El Papa se desploma junto al altar al mismo tiempo que el camarlengo, al que una bala ha alcanzado en la garganta. Tendido sobre un charco de sangre en el mármol de la basílica, el padre Carzo sigue sonriendo. No siente dolor. Por encima de él, a lo lejos, las campanas han dejado de sonar.
Como en un sueño, oye gritos lejanos, órdenes y pasos, todo al ralentí. Percibe el estruendo de la muchedumbre acercándose y alejándose como olas de un océano furioso. Ve uniformes de policía en la basílica. Una corriente de aire, un destello de luz: han abierto las puertas de par en par para dejar salir a la gente, que corre hacia el exterior.
Carzo ve el rostro furioso del comandante de la guardia, que acaba de ser detenido por un oficial de policía. Se oyen unas órdenes en italiano. El coloso sabe que ha perdido. Lentamente, deja el arma en el suelo, pone las manos detrás de la nuca y se arrodilla.
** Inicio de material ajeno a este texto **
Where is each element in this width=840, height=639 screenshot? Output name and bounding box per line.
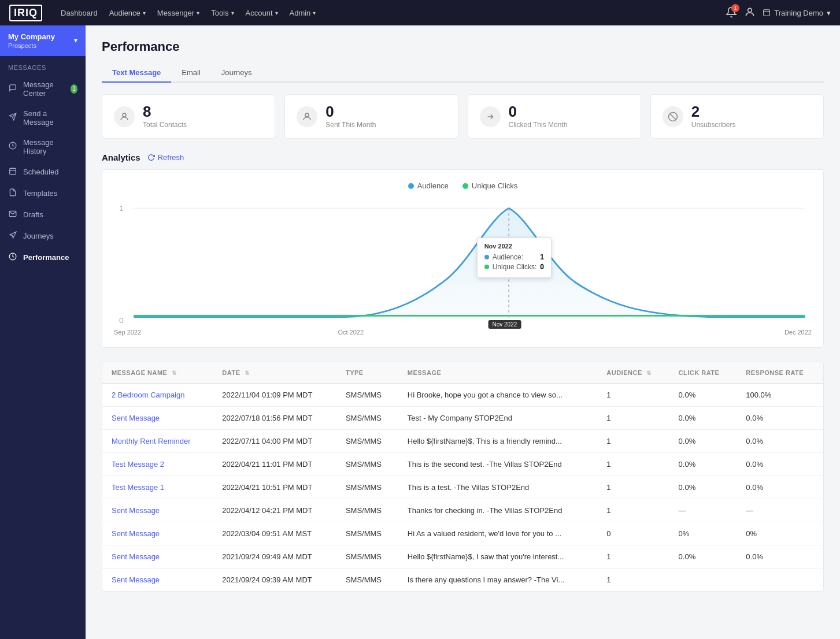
nav-audience[interactable]: Audience [109, 9, 146, 17]
stats-row: 8 Total Contacts 0 Sent This Month 0 [102, 94, 824, 139]
sidebar-label-message-center: Message Center [23, 80, 65, 98]
cell-response-rate: 0% [737, 522, 823, 545]
sidebar-label-send-message: Send a Message [23, 109, 77, 127]
sidebar-item-scheduled[interactable]: Scheduled [0, 161, 86, 183]
cell-message: Hello ${firstName}$, I saw that you're i… [398, 545, 598, 569]
nav-admin[interactable]: Admin [290, 9, 316, 17]
cell-message-name[interactable]: 2 Bedroom Campaign [102, 384, 213, 407]
col-response-rate: RESPONSE RATE [737, 362, 823, 384]
cell-message-name[interactable]: Sent Message [102, 499, 213, 522]
cell-audience: 1 [597, 569, 669, 592]
cell-date: 2022/03/04 09:51 AM MST [213, 522, 336, 545]
cell-message-name[interactable]: Monthly Rent Reminder [102, 430, 213, 453]
main-layout: My Company Prospects ▾ Messages Message … [0, 25, 840, 639]
svg-rect-5 [10, 168, 16, 174]
nav-tools[interactable]: Tools [211, 9, 234, 17]
message-center-icon [8, 84, 17, 94]
stat-sent-this-month: 0 Sent This Month [284, 94, 458, 139]
nav-links: Dashboard Audience Messenger Tools Accou… [61, 9, 712, 17]
cell-click-rate: 0.0% [669, 453, 737, 476]
cell-response-rate: 0.0% [737, 453, 823, 476]
sent-month-label: Sent This Month [325, 121, 376, 129]
sidebar-item-templates[interactable]: Templates [0, 183, 86, 204]
chart-x-axis: Sep 2022 Oct 2022 Nov 2022 Dec 2022 [114, 326, 812, 336]
user-icon[interactable] [744, 6, 756, 20]
sidebar-label-performance: Performance [23, 253, 69, 262]
cell-type: SMS/MMS [336, 407, 398, 430]
col-message: MESSAGE [398, 362, 598, 384]
cell-date: 2022/11/04 01:09 PM MDT [213, 384, 336, 407]
stat-clicked-this-month: 0 Clicked This Month [468, 94, 641, 139]
sidebar-item-performance[interactable]: Performance [0, 247, 86, 268]
stat-unsubscribers: 2 Unsubscribers [650, 94, 824, 139]
cell-message-name[interactable]: Sent Message [102, 522, 213, 545]
unsubscribers-number: 2 [691, 104, 736, 119]
refresh-button[interactable]: Refresh [147, 153, 184, 162]
col-date[interactable]: DATE ⇅ [213, 362, 336, 384]
sidebar-item-message-history[interactable]: Message History [0, 132, 86, 161]
notification-bell[interactable]: 1 [726, 6, 737, 20]
cell-click-rate [669, 569, 737, 592]
total-contacts-icon [114, 106, 135, 127]
clicked-month-label: Clicked This Month [509, 121, 568, 129]
tab-journeys[interactable]: Journeys [211, 64, 262, 83]
cell-date: 2022/07/11 04:00 PM MDT [213, 430, 336, 453]
nav-messenger[interactable]: Messenger [157, 9, 199, 17]
cell-message: Is there any questions I may answer? -Th… [398, 569, 598, 592]
sidebar-item-drafts[interactable]: Drafts [0, 204, 86, 225]
sidebar-company[interactable]: My Company Prospects ▾ [0, 25, 86, 56]
svg-text:0: 0 [119, 317, 124, 325]
cell-message: Hello ${firstName}$, This is a friendly … [398, 430, 598, 453]
unsubscribers-label: Unsubscribers [691, 121, 736, 129]
chart-area: 1 0 [114, 199, 812, 326]
cell-response-rate: 0.0% [737, 545, 823, 569]
sidebar-item-message-center[interactable]: Message Center 1 [0, 75, 86, 103]
tab-text-message[interactable]: Text Message [102, 64, 171, 83]
journeys-icon [8, 231, 17, 241]
col-message-name[interactable]: MESSAGE NAME ⇅ [102, 362, 213, 384]
cell-response-rate: — [737, 499, 823, 522]
nav-dashboard[interactable]: Dashboard [61, 9, 98, 17]
total-contacts-label: Total Contacts [143, 121, 187, 129]
svg-point-11 [123, 113, 126, 117]
cell-message-name[interactable]: Sent Message [102, 569, 213, 592]
send-message-icon [8, 113, 17, 122]
analytics-header: Analytics Refresh [102, 153, 824, 162]
svg-rect-1 [764, 10, 770, 16]
cell-message-name[interactable]: Test Message 2 [102, 453, 213, 476]
notification-count: 1 [731, 4, 739, 12]
cell-type: SMS/MMS [336, 476, 398, 499]
nav-account[interactable]: Account [246, 9, 278, 17]
legend-unique-clicks: Unique Clicks [462, 181, 517, 190]
cell-click-rate: — [669, 499, 737, 522]
training-demo-selector[interactable]: Training Demo ▾ [763, 9, 831, 17]
chart-container: Audience Unique Clicks 1 0 [102, 169, 824, 348]
col-type: TYPE [336, 362, 398, 384]
x-label-oct: Oct 2022 [338, 329, 364, 336]
sidebar-item-journeys[interactable]: Journeys [0, 225, 86, 247]
data-table-container: MESSAGE NAME ⇅ DATE ⇅ TYPE MESSAGE AUDIE… [102, 362, 824, 592]
chart-x-nov-label: Nov 2022 [489, 320, 521, 329]
cell-date: 2022/04/21 11:01 PM MDT [213, 453, 336, 476]
tab-email[interactable]: Email [171, 64, 211, 83]
message-history-icon [8, 142, 17, 151]
company-name: My Company [8, 32, 55, 42]
col-audience[interactable]: AUDIENCE ⇅ [597, 362, 669, 384]
cell-message-name[interactable]: Sent Message [102, 407, 213, 430]
cell-message-name[interactable]: Sent Message [102, 545, 213, 569]
clicked-month-icon [480, 106, 501, 127]
cell-message: Test - My Company STOP2End [398, 407, 598, 430]
total-contacts-number: 8 [143, 104, 187, 119]
sidebar-item-send-message[interactable]: Send a Message [0, 103, 86, 132]
cell-message-name[interactable]: Test Message 1 [102, 476, 213, 499]
sidebar: My Company Prospects ▾ Messages Message … [0, 25, 86, 639]
cell-message: Thanks for checking in. -The Villas STOP… [398, 499, 598, 522]
cell-type: SMS/MMS [336, 384, 398, 407]
table-row: 2 Bedroom Campaign 2022/11/04 01:09 PM M… [102, 384, 823, 407]
cell-message: This is the second test. -The Villas STO… [398, 453, 598, 476]
stat-total-contacts: 8 Total Contacts [102, 94, 275, 139]
chart-legend: Audience Unique Clicks [114, 181, 812, 190]
cell-type: SMS/MMS [336, 430, 398, 453]
cell-audience: 0 [597, 522, 669, 545]
table-row: Sent Message 2022/07/18 01:56 PM MDT SMS… [102, 407, 823, 430]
Un movimiento. Una estela de perfume. Una respiración sobre la mejilla del padre Carzo. Este contempla el bonito rostro rodeado de cabellos castaños que se inclina sobre él. Luego cierra los ojos y toma conciencia del charco de sangre que se extiende bajo su espalda. Tiene la sensación de que es él mismo quien fluye de su cuerpo: su vida, su energía, sus recuerdos y su alma. Unas manos lo zarandean. Tiene mucho sueño. Abre de nuevo los ojos y ve que los labios de la chica se abren y se cierran mientras una voz grave y melodiosa desciende hasta él en una cascada de ecos lejanos. La voz le pregunta dónde está Marie. Carzo se concentra. Un destello de recuerdo flota en la superficie de su memoria. Un cubículo oscuro, un rostro blanco, unas lágrimas que brillan a la luz de una vela. El sacerdote nota cómo sus propios labios articulan la respuesta. La chica le sonríe. Parece feliz. Carzo cierra los ojos. Echa de menos a Marie.